大学生の頃は他に山崎ナオコーラをよく読んだ。「人のセックスを笑うな」「カツラ美容室別室」「長い終わりが始まる」「論理と感性は相反しない」…。人との関わりをペタリと描く作品なのだが、無人島で読むのも乙な気がする。山崎ナオコーラにはM-1決勝で思いの外受けず六位に終わるも、私のようなある特定の人には熱狂的に支持される、みたいな魅力がある。もちろん褒め言葉だ。
会社に勤め始めてからなら、大西巨人の「神聖喜劇」か谷崎潤一郎の「細雪」か。あるいは津村記久子もいいのだけれど、これまた無人島にはあまり似合わない。
HMVがやっている「無人島~俺の10枚~」という、様々なミュージシャンに十枚のアルバムを選ばせる企画も面白い。なぎら健壱が立川談志のCDをチョイスしていたりする。
ビーチボーイズの「ペットサウンズ」はよく選ばれている印象がある。たしかに無人島に似合いそうだ。ならば、フリッパーズ・ギターの「ヘッド博士の世界塔」はどうだろう。悪くはない。小沢健二は無人島にあまり合わなさそうだけれど(コーネリアスは合いそうだ)。
超然とした音楽が良い気がする。はっぴぃえんどとか?まあ、好きなものを挙げてしまえばnever young beachか。belle and sebastian なんかも良さそうだ。

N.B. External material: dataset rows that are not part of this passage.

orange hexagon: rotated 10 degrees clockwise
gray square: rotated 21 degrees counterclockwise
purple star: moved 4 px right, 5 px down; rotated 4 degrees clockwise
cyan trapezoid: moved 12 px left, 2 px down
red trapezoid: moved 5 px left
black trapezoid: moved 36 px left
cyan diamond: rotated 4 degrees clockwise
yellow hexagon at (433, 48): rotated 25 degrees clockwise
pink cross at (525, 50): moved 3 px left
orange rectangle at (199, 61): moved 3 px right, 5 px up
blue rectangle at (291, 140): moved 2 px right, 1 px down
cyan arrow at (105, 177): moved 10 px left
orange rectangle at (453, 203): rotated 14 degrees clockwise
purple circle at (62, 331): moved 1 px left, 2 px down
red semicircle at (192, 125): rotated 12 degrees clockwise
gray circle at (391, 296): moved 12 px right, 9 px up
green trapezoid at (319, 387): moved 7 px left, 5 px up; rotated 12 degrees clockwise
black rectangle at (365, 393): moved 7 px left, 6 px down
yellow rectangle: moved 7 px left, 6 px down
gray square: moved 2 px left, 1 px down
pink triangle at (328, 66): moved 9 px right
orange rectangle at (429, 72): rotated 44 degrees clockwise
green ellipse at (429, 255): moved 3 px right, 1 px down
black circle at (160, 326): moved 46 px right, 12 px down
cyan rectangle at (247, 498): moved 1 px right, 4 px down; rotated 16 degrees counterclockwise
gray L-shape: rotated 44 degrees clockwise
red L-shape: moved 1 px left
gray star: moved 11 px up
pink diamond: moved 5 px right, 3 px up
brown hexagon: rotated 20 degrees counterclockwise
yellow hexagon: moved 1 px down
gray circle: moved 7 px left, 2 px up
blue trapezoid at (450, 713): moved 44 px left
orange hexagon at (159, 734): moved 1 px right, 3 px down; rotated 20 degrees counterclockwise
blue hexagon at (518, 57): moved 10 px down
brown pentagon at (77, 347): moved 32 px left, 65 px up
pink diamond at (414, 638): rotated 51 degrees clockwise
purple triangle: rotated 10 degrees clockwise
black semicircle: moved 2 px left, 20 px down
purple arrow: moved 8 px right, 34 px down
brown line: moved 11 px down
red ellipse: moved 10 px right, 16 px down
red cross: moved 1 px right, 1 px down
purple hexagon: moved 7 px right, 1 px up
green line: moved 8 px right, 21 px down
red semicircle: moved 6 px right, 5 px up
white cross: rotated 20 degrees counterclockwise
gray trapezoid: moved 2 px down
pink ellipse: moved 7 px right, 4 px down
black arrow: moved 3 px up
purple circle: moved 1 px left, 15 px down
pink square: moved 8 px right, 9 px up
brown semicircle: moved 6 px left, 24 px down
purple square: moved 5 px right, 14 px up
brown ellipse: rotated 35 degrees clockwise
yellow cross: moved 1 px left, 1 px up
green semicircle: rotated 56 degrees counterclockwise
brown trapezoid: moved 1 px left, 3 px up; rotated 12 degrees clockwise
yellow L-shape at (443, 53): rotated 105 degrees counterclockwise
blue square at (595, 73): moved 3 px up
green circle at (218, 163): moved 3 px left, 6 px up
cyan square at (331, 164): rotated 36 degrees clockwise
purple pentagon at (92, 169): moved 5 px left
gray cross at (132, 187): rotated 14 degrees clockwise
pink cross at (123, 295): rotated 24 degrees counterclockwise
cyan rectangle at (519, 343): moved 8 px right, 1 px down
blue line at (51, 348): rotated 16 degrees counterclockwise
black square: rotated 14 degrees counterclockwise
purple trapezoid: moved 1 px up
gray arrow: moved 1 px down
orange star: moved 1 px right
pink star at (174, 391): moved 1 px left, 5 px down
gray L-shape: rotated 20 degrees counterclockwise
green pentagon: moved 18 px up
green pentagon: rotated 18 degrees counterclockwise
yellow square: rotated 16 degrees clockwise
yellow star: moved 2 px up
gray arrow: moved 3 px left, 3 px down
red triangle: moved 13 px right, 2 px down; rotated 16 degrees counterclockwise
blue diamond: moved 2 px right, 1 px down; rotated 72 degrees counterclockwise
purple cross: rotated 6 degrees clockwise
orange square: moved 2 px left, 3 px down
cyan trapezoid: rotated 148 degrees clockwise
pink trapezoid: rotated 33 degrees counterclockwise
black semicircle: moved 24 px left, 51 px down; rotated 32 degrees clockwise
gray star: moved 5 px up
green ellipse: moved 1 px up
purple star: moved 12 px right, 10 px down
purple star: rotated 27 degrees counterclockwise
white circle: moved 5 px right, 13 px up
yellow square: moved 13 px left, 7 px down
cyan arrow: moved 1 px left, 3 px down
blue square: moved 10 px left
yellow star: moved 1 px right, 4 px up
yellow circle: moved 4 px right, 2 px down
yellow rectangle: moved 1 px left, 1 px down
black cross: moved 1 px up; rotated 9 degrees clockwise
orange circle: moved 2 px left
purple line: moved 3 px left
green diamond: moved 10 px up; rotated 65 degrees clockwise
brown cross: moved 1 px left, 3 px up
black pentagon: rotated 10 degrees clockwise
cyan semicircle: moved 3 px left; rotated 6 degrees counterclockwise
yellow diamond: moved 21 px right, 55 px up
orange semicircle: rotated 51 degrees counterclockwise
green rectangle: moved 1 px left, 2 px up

うーん、本と違って、こちらは考えだすとこれというのが言えない。不思議なことだ。
しかし、無人島で本を読んだり音楽を聴いたりするだろうか。
つまらないことを言うが、腹が減るのが心配だ。
そんならバカみたいだが、スーパー銭湯を貸し切って、気兼ねなくサウナに浸り、休憩室で本を読み、爆音で音楽を聴きたい。